Biafra representa um dos problemas advindos da colonização europeia no continente africano, em especial, a britânica. Muito das disputas políticas hoje se deve à colonização e a pós-colonização que resultou na guerra civil da Nigéria, ou também chamada de Guerra Civil de Biafra (1967-1970), conflito que produziu mais de 1 milhão de mortes. Ainda hoje há mortes e violações de direitos humanos, provocando o deslocamento forçado de pessoas da região.
A situação interna da Nigéria passa por momentos turbulentos. Recentemente, entre setembro e novembro de 2020, uma onda de protestos atravessou o país. Ativistas questionaram e pediram a reforma do sistema de segurança nigeriano depois dos massacres conduzidos por forças de segurança que assassinaram cidadãos nigerianos, no caso, pediam a extinção do SARS – Special Anti-Robbery Squad (Esquadrão Especial Anti-Roubo). O movimento teve uma dimensão global, conhecido como #endsars, apoiado inclusive, por diversas personalidades ao redor do mundo.
Denúncias foram feitas dos demais assassinatos e as violências generalizadas em diversas regiões da Nigéria, além de se posicionarem por justiça, com duras críticas à atuação do governo nigeriano liderado pelo presidente Muhammadu Buhari, no poder desde 2015 – ele também ocupou a presidência entre 1983 e 1985, após um golpe militar.
Na época dos protestos do #endsars em 2020, a Alta Comissária das Nações Unidas para os Direitos Humanos, Michelle Bachelet, condenou a força excessiva e desproporcional das forças nigerianas, além de recomendar um esforço muito mais forte para trazer a polícia e o pessoal do exército, culpados de crimes contra civis, à justiça, no qual destacou o uso excessivo de força, resultando em mortes ilegais com munição real pelas forças armadas nigerianas.

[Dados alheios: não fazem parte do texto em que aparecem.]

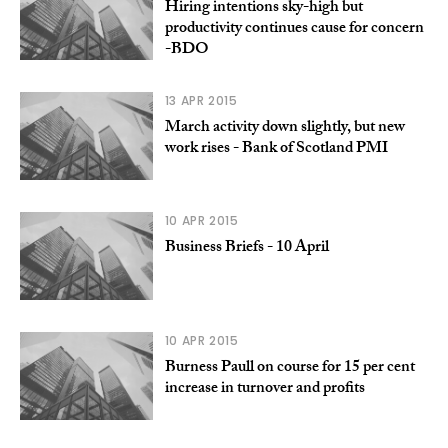
Hiring intentions sky-high but
productivity continues cause for concern
-BDO
13 APR 2015
March activity down slightly, but new
work rises - Bank of Scotland PMI
10 APR 2015
Business Briefs - 10 April
10 APR 2015
Burness Paull on course for 15 per cent
increase in turnover and profits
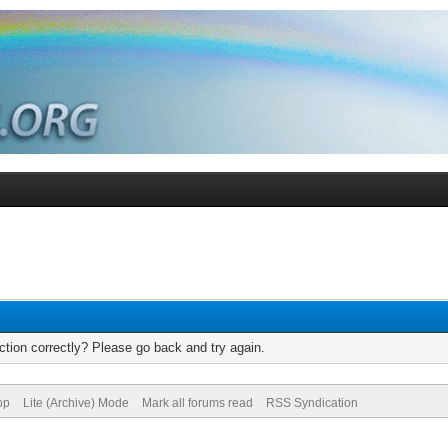
tion correctly? Please go back and try again.
op
Lite (Archive) Mode
Mark all forums read
RSS Syndication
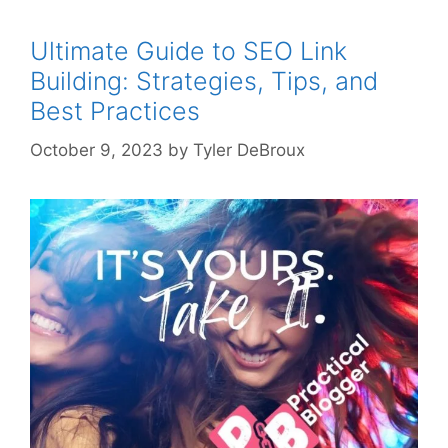
Ultimate Guide to SEO Link
Building: Strategies, Tips, and
Best Practices
October 9, 2023
by
Tyler DeBroux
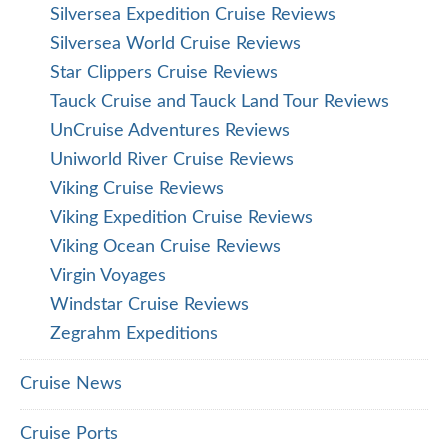
Silversea Expedition Cruise Reviews
Silversea World Cruise Reviews
Star Clippers Cruise Reviews
Tauck Cruise and Tauck Land Tour Reviews
UnCruise Adventures Reviews
Uniworld River Cruise Reviews
Viking Cruise Reviews
Viking Expedition Cruise Reviews
Viking Ocean Cruise Reviews
Virgin Voyages
Windstar Cruise Reviews
Zegrahm Expeditions
Cruise News
Cruise Ports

Na marcha da última semana em São Paulo, mulheres e homens de Biafra e Oduduwa caminharam pelas ruas da capital com suas bandeiras, camisetas e faixas clamando por liberdade, justiça, que os direitos nos territórios de origem sejam respeitados. Em grande parte, estavam preocupados com suas famílias e amigos que se encontram na Nigéria. Além de cantos típicos, dialogaram com os brasileiros que transitavam pelas ruas e que se sensibilizavam com a causa e procuravam saber mais da difícil situação enfrentada por eles.
Durante o ato, uma parada foi organizada em frente à sede da Prefeitura de São Paulo, na qual foi lida um manifesto. “Brasil, nos ajude por essa liberdade. Pela liberdade do nosso líder, que está nas mãos do governo nigeriano, queremos sua libertação total e incondicional. Precisamos de um referendo no nosso país para decidir o nosso futuro”, diz um trecho do documento.
No dia anterior ao ato (08/07), a Coordenação de Políticas para Imigrantes e Trabalho Decente da Secretaria Municipal de Direitos Humanos e Cidadania de São Paulo recebeu uma delegação de Biafra, momento no qual foi entregue uma carta com os dizeres da atual situação política da região.
“Este momento é para refletirmos sobre o futuro e sensibilizarmos à todas e todos, em especial, os brasileiros do que está acontecendo. Construímos este ato para isso. Agradecemos o apoio das autoridades brasileiras que nos receberam gentilmente, do Coletivo Mungunzá, a toda sociedade brasileira que nos deu a oportunidade de apresentar a nossa história e a grave situação no qual nossas famílias e amigos enfrentam no nosso território de origem”, destaca o ativista Andy Okonkwo.
*Alex André Vargem é sociólogo e Doutorando em Ciências Sociais pela Unicamp. Há mais de 20 anos atua junto às populações africanas na cidade de São Paulo.